Described as a ‘neglected masterpiece of 20th-century modernist poetry’, Briggflatts is, in Bunting’s own description, ‘an autobiography’ – both of Bunting himself, and of the ancient Anglo Saxon Kingdom of Northumbria, which in the 7th century AD stretched from the Firth of Forth to the Humber. At that time and in the centuries which followed Northumbria produced the Lindisfarne Gospels, and heroic historical figures from St Cuthbert to its last King, Erik Bloodaxe – all of whom feature in Bunting’s poem, where they are closely interwoven with echoes of Persian poetry featuring Alexander the Great.

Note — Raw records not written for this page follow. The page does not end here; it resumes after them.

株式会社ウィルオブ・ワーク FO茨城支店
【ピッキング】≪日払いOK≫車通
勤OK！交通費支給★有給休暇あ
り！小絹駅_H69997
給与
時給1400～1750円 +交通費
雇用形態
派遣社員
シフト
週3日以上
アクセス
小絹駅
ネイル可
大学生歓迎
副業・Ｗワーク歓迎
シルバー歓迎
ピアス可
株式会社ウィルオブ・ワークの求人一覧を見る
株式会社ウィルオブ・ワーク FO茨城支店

I first encountered Briggflatts in school, and later read it more carefully in a workshop at the University of California, Berkeley, led by the Anglo American poet Thom Gunn, who hugely admired it. For reasons I have never quite fathomed, it has always troubled me. I agreed to take part in the programme to try to explore why that is. In the course of re-reading it, and learning more about Bunting’s own life story, I discovered how it reflects some of the contradictions in his personality and life. The love story upon which the whole poem is predicated took place – or ended – when Bunting was 15, and his beloved Peggy Greenbank just 11 years old. I find this disparity in age and background — and particularly her youth — extremely troubling.

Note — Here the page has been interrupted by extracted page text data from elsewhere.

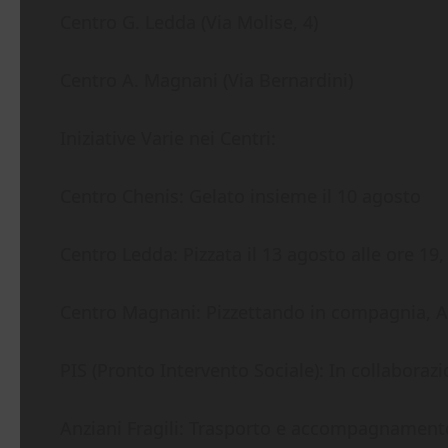
Centro G. Ledda (Via Molise, 4)
Centro A. Magnani (Via Bernardini)
Iniziative Varie nei Centri:
Centro Chenis: Gelato insieme il 10 agosto
Centro Ledda: Pizzata il 13 agosto alle ore 19
Centro Magnani: Pizzettando in compagnia, A
PIS (Pronto Intervento Sociale): In collabora
Anziani Fragili: Trasporto e accompagnament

I’ve always sensed an overbearing masculinity in the poem, which makes me uncomfortable. I feel that it does not give Peggy a real voice or a presence beyond the speaker’s needs. For me, this is symptomatic of a poem which lacks any connection with real, lived Northumbrian lives and voices. But that is never what Bunting intended the poem to be. The programme touches on these complexities. My own contributions are very brief, but the programme features more extensive and illuminating interviews with Bunting’s editor, Don Share; publisher Neil Astley; academics and writers such as Peter and Margaret Lewis and Mandana Mashayekhi-Ghoyonloo; Diana Collecott, co-founder of the Basil Bunting Poetry Centre at Durham University; Pamela Coren, writer and clerk of Brigflatts Quaker Meeting House in Cumbria; the historians Robert Colls and Michael Wood; and many others. I am grateful to Andrew Carter and Rory Stewart for the opportunity to take part in the programme, and to all at Brigflatts Quaker Meeting House (below) where the interview was recorded.